Twelve thousand dollars. Remember the kitchen.

Yesterday, we had a guy in to do a free measure and quote for a new kitchen. I may have mentioned the terrible retrocity that is our kitchen at present (I will try to post a photo of this one day). We really, really want to do something about it.

So we agreed to fork over TWELVE THOUSAND DOLLARS for a new kitchen.

Now we are not so sure.

Maybe we could get it cheaper elsewhere. We were silly enough to go with the first quote we got, because they had an offer going where we got some of our appliances free if we said 'yes' on the first design inspection.

I can't believe that we did this. Sometimes being young is a pain in the arse, because it really does seem to go hand in hand with being stupid. And this isn't even the fun kind of being stupid where you end up with a hangover, or with rug burn on your knees (or both). This is... "oh my God I have just agreed to give a stranger twelve thousand dollars" kind of stupid.

We discussed this with Daniel's mum, who was the one who planted the seed of doubt in the first place. She thinks it's a bit expensive and that we should be able to get it done for less than ten thousand, maybe even eight or nine. We all agree that Daniel and I are covered by a cooling-off period. I think it's five working days, though his mum reckons it's seven.

Either way, Daniel is going to ring them up tomorrow, because he is much better at sounding assertive than I am, and is less likely to end the conversation with "sorry, OK, bye, sorry, sorry". He will tell them the truth - he will will ask them not to go ahead for now because we believe that the quote is expensive, and that we understand that this means that we don't get anything for free any more. We just would feel more comfortable if we had more time to make the decision, so that it can be a more informed one.

I feel better about this because twelve thousand dollars is obviously a lot of money, and it's easier to hand over such a sum if you're confident that what you're getting is value for that money.

We nearly got burned this way once before, when we almost bought a unit in Heathcote. In residential terms the unit was incredible and we still reminisce over it wistfully. It was enormous, with a huge balcony the likes of which we are unlikely to see again on a unit, and just so... nice.

It was also an industrial unit downstairs. This was great because it meant that if we bought the place, the business downstairs would be paying us rent, which would make it pretty easy to pay the place off. Without this rent, however, it would have been completely out of our price range.

This was what made the place a bad risk in the end.
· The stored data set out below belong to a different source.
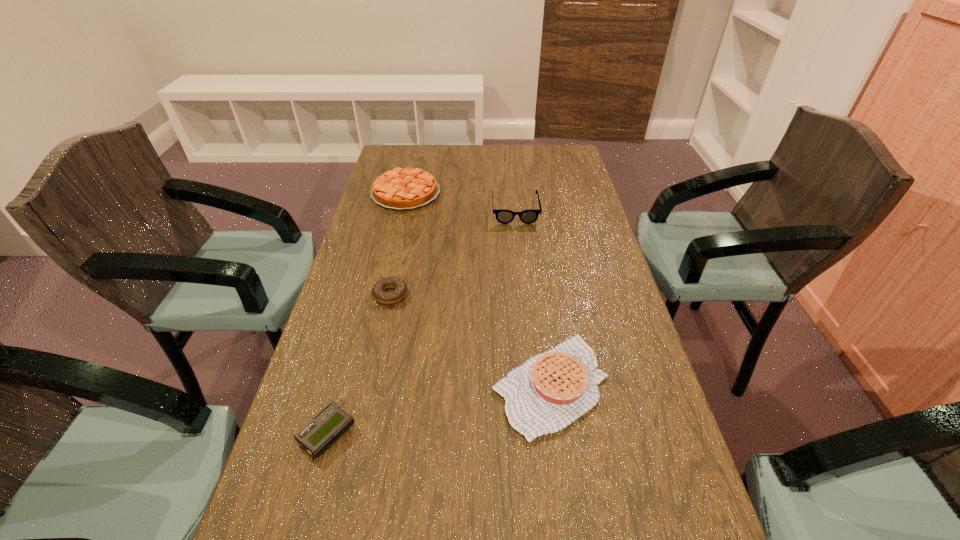 Find the location of a particular element. The image size is (960, 540). vacant region between the third nearest object and the farther pie is located at coordinates (398, 244).

Where is `empty space between the right pie and the doughnut`? Image resolution: width=960 pixels, height=540 pixels. empty space between the right pie and the doughnut is located at coordinates (470, 340).

Where is `vacant space that's between the spectacles and the nearer pie`? This screenshot has width=960, height=540. vacant space that's between the spectacles and the nearer pie is located at coordinates (533, 298).

Where is `vacant space in between the nearer pie and the doughnut`? vacant space in between the nearer pie and the doughnut is located at coordinates (470, 340).

Identify the location of vacant space that is in between the left pie and the right pie. The height and width of the screenshot is (540, 960). (478, 289).

At what (x,y) coordinates should I click in order to perform the action: click on free space between the third farthest object and the spectacles. Please return your answer as a coordinate pair (x, y). Looking at the image, I should click on (453, 252).

Locate an element on the screen. Image resolution: width=960 pixels, height=540 pixels. unoccupied area between the spectacles and the third farthest object is located at coordinates (453, 252).

Identify the location of free space between the third farthest object and the nearer pie. This screenshot has width=960, height=540. (470, 340).

The height and width of the screenshot is (540, 960). In order to click on the third closest object to the doughnut in this screenshot , I will do `click(407, 188)`.

Image resolution: width=960 pixels, height=540 pixels. Identify the location of object that ranks as the closest to the tallest object. (407, 188). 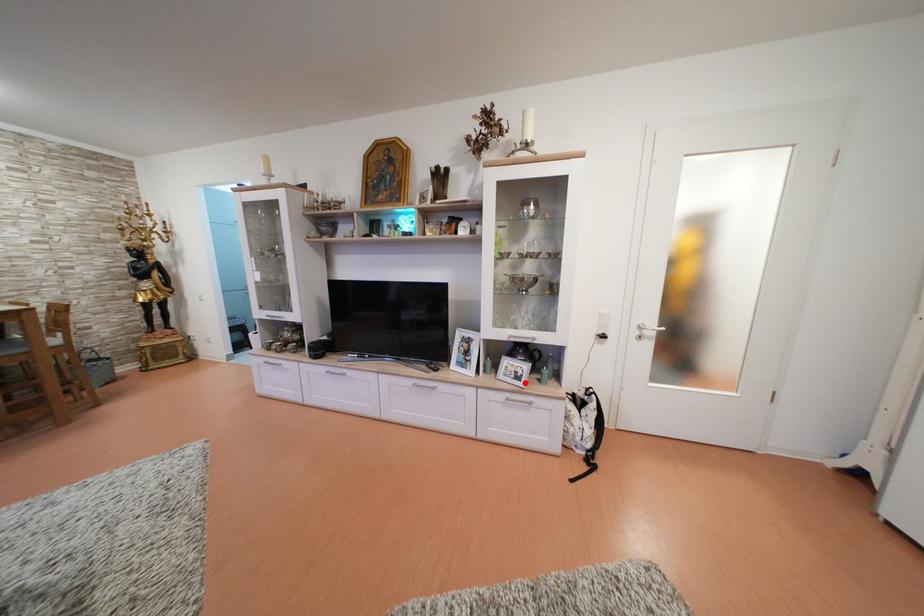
The catch came when two valuers independently agreed that the unit downstairs was poorly designed for industrial purposes - the previous owner, who had added the amazing residential unit upstairs, had gone for high ceilings in the home section upstairs, and very low ceilings in the business element downstairs. There was also some sort of fire hazard in the way the air conditioning vent was constructed. Therefore the rent that the business would be paying us was deemed too high, meaning that the business owner could well decide to move his business elsewhere to get a better place for the same rent.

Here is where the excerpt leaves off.